[Stored data]
-- Opening Marker --

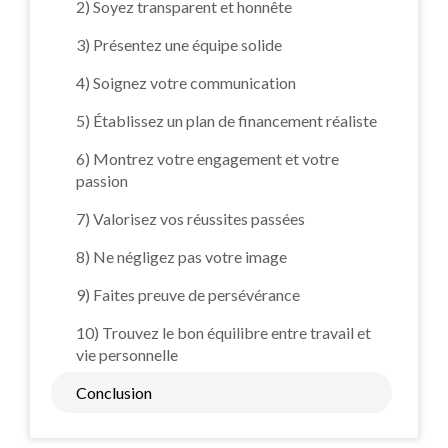
2) Soyez transparent et honnête
3) Présentez une équipe solide
4) Soignez votre communication
5) Établissez un plan de financement réaliste
6) Montrez votre engagement et votre
passion
7) Valorisez vos réussites passées
8) Ne négligez pas votre image
9) Faites preuve de persévérance
10) Trouvez le bon équilibre entre travail et
vie personnelle
Conclusion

-- Closing Marker --

To do => Repeat the entries exactly, without pictures.

Reply =>
2) Soyez transparent et honnête
3) Présentez une équipe solide
4) Soignez votre communication
5) Établissez un plan de financement réaliste
6) Montrez votre engagement et votre
passion
7) Valorisez vos réussites passées
8) Ne négligez pas votre image
9) Faites preuve de persévérance
10) Trouvez le bon équilibre entre travail et
vie personnelle
Conclusion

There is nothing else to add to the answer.